Cet été, notre chroniqueur-philo Simon Brunfaut compose son abécédaire subjectif et décalé du « lifestyle ». Tous les jeudis, à partir d’une lettre de l’alphabet choisie au hasard, un mot de la galaxie art de vivre est décrypté.
L comme Look
Lorsque vous fixez le mot « look », son aspect ne peut manquer de vous surprendre. Les deux voyelles du milieu ressemblent à de grands yeux qui vous regardent du fin fond de l’infini : vous êtes pris de vertige. Comme ce qu’il désigne, le terme look étonne par son aspect hallucinant. On a souvent noté, à raison, que le look concerne peu l’antilope des savanes et la salière des milieux de table. En revanche, la question du look intervient souvent au moment où le corps humain, ayant procédé à ses ablutions matinales, se sèche doucement, tout en cherchant de façon hésitante un vêtement approprié. A ce moment précis, il tombe nez à nez avec un miroir et se met à trembler, maudissant le pouvoir du reflet tout en invoquant les divinités de la pupille et de l’iris.
Toutefois, peut-on définir l’homme sur base d’un simple coup d’oeil ? Non, selon les moines de la Grande Chartreuse, qui s’en moquent bien d’ailleurs (du look). Mais ils ont bien tort, car justement la grande caractéristique du look consiste à tout intégrer, y compris l’austérité monacale, en n’hésitant pas à la marier par exemple avec un look « glam », « goth » ou carrément « rock ». En toutes circonstances, le look s’amuse de la distinction entre le paraître et l’être.
Par principe, le look consiste en un assemblage très étudié de vêtements, pas toujours chic, qui obéit à une constante savamment débridée. A la manière d’un chien qui aboie ou d’un enfant qui pleure, le look se fait remarquer. Un look qui ne se distinguerait pas n’existerait tout simplement pas. C’est pourquoi le look se plait à surligner tel un coloriage furieux. Le look irradie et cristallise des moments de grâce pure, des intensités triomphantes et idylliques. En ce sens, le look est à tout moment souverain : il est total ou n’est pas. Il affirme brillamment sa puissance sans rien soutenir en particulier. Autrement dit, il insiste; il revient sans cesse à la charge et s’annonce sans relâche comme une utopie frénétique.

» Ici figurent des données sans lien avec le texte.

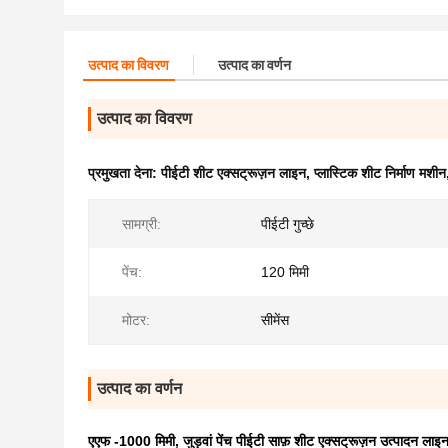
उत्पाद का विवरण
उत्पाद का वर्णन
उत्पाद का विवरण
प्रमुखता देना:
पीईटी शीट एक्सट्रूज़न लाइन
,
प्लास्टिक शीट निर्माण मशीन
सामग्री:
पीईटी गुच्छे
पेंच:
120 मिमी
मोटर:
सीमेंस
उत्पाद का वर्णन
एएफ -1000 मिमी, जुड़वां पेंच पीईटी साफ़ शीट एक्सट्रूज़न उत्पादन लाइन,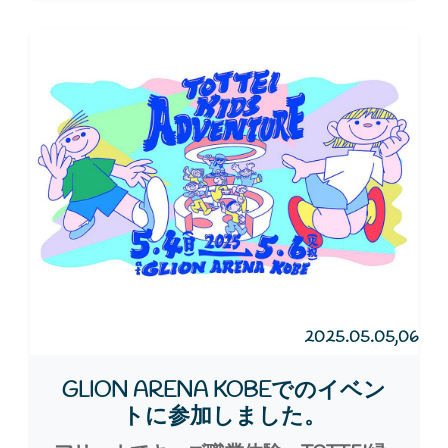
2025.05.05,06
GLION ARENA KOBEでのイベン
トに参加しました。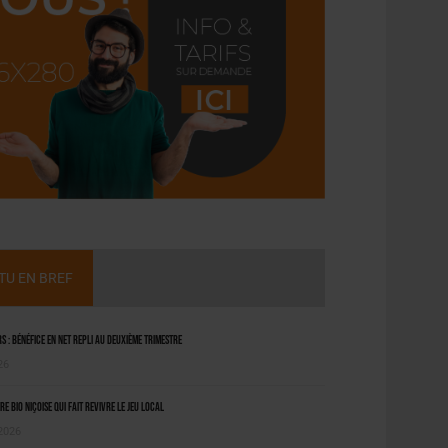
CTU EN BREF
 : bénéfice en net repli au deuxième trimestre
26
ère bio niçoise qui fait revivre le jeu local
 2026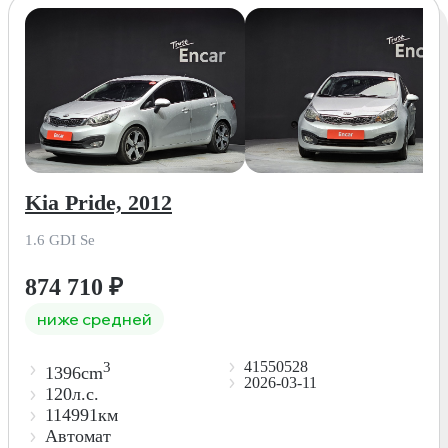
Kia Pride, 2012
1.6 GDI Se
874 710
₽
ниже средней
41550528
3
1396cm
2026-03-11
120л.с.
114991км
Автомат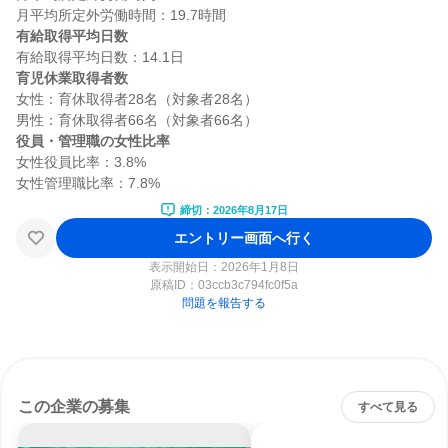
有給取得平均日数
育児休業取得者数
女性：育休取得者28名（対象者28名）

役員・管理職の女性比率
女性役員比率：3.8%

締切：2026年8月17日
エントリー画面へ行く
表示開始日：2026年1月8日
原稿ID：
03ccb3c794fc0f5a
問題を報告する
この企業の募集
すべて見る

Cependant, le look indique également sa propre disparition : il s’efface au moment où il s’expose, voyage entre les regards qu’il accroche rapidement et perd aussitôt. Aussi ne peut-on l’approcher qu’à distance et le laisser filer comme une étoile. En vérité, le look n’appartient pas à la réalité ; il n’entre pas en négociation avec elle puisqu’il cherche à la soumettre entièrement à son propre éclat. Ainsi le look est-il un combat perpétuel : avec lui-même tout d’abord, ensuite avec le visible, auquel il apporte une correction aussi soudaine qu’éphémère.
On aurait tort de croire que le look désigne le beau. Il appelle simplement le regard, le presse ou l’oppresse, sans rien lui promettre. Très souvent, il crie; il hurle son excentricité, tout en cherchant la perfection dans la stupéfaction qu’il intime. Hélas, le look pense trop — et il oublie parfois de se tromper. Il veut être une présence pure, un concentré de temps offert au sein d’une multitude de détails.Lorsqu’il semble mourir, c’est alors qu’il renait. Laissant peu de place au mystère en définitive, il incarne toujours une espèce d’énormité provocante au sein même de sa propre légèreté.
Avoir le look, est-ce être soi-même ? Qu’importe, il suffit de le croire, puisque le look relève entièrement de l’ordre de la croyance. Animé de pouvoirs surnaturels, il arrive également que le look « tue ». Tantôt il élève l’existence, tantôt il l’abaisse. C’est là sa grande injustice : le look ne se partage pas, tout au plus peut-il s’imiter.